The image recognition model architecture in ChatGPT relies on convolutional neural network (CNN) architecture. The CNN consists of the input layer, convolutional layers, pooling layers, fully connected layers (dense layers), and an output layer. In the input layer, the image is resized (e.g., 224 × 224 pixels) and normalized. On the other hand, the convolutional layer consists of filters that scan the image to detect the edges, colors, and textures. The early convolutional layers detect low-level features like color patches and texture, while deeper convolutional layers detect high-level features like shape, symmetry, and field spots. The pooling layers reduce dimensionality while preserving key features. Fully connected layers classify images into categories as good or bad watermelon by using softmax activation probability scores. Lastly, the output layer produces a classification label as either best or worst and highlights the watermelon in the image. The parameters that affect the model performance are the kernel size, stride, activation functions, number of layers, and dropout rate.

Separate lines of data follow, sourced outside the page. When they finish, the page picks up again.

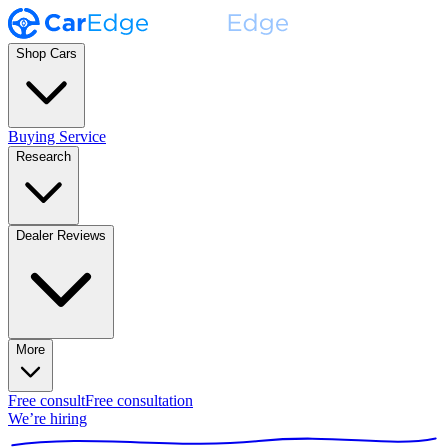
Shop Cars
Buying Service
Research
Dealer Reviews
More
Free consult
Free consultation
We’re hiring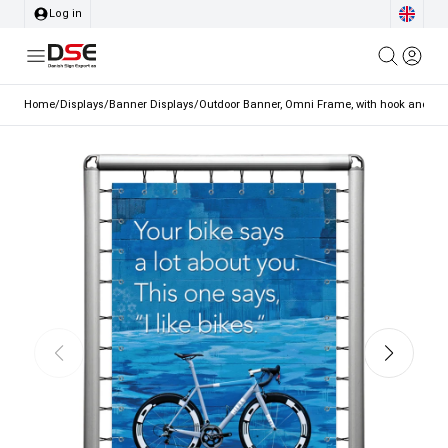
Log in
Home
/
Displays
/
Banner Displays
/
Outdoor Banner, Omni Frame, with hook and elast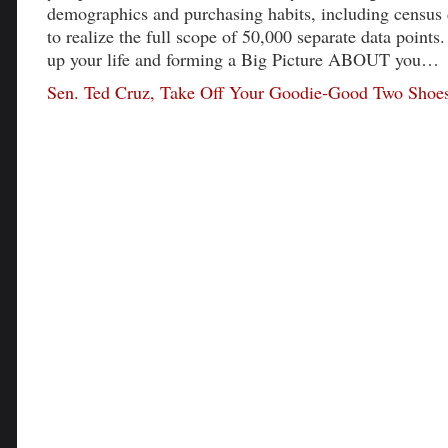
demographics and purchasing habits, including census 
to realize the full scope of 50,000 separate data points
up your life and forming a Big Picture ABOUT you…
Sen. Ted Cruz, Take Off Your Goodie-Good Two Shoe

Prompts used in ChatGPT (Figure 2);

-: Select best watermelon. Give coordinate. (Attached photograph);
-: Select worst watermelon. Give coordinate. (Attached photograph).

The AI evaluates the color by analyzing the pixel distributions and hue variations, detecting ripeness indicators, such as deep green rinds or yellow ground spots, and aligning with human assessments, where deeper yellow spots suggest longer ripening periods. Shape and size recognition rely on comparing the geometric properties to identify uniformity and symmetry, as irregular shapes can indicate uneven ripening or internal defects. The texture is inferred through surface pattern recognition, where the generative AI analyzes fine-grained details such as vein networks, surface smoothness, or rough patches using edge detection and contrast analysis. In human sensory evaluation, rough or overly shiny surfaces may be associated with under or overripeness. Pattern recognition enables the model to assess striping intensity and uniformity, which often indicate variety-specific ripeness, with well-defined and evenly distributed stripes suggesting optimal growth conditions.

2.2. Sensory Evaluation

The experts used for the watermelon quality assessment were selected in terms of their experience in farming and selling watermelons in the past. The watermelons, both of high quality and low quality, were selected from photographs taken of the store uploaded to ChatGPT.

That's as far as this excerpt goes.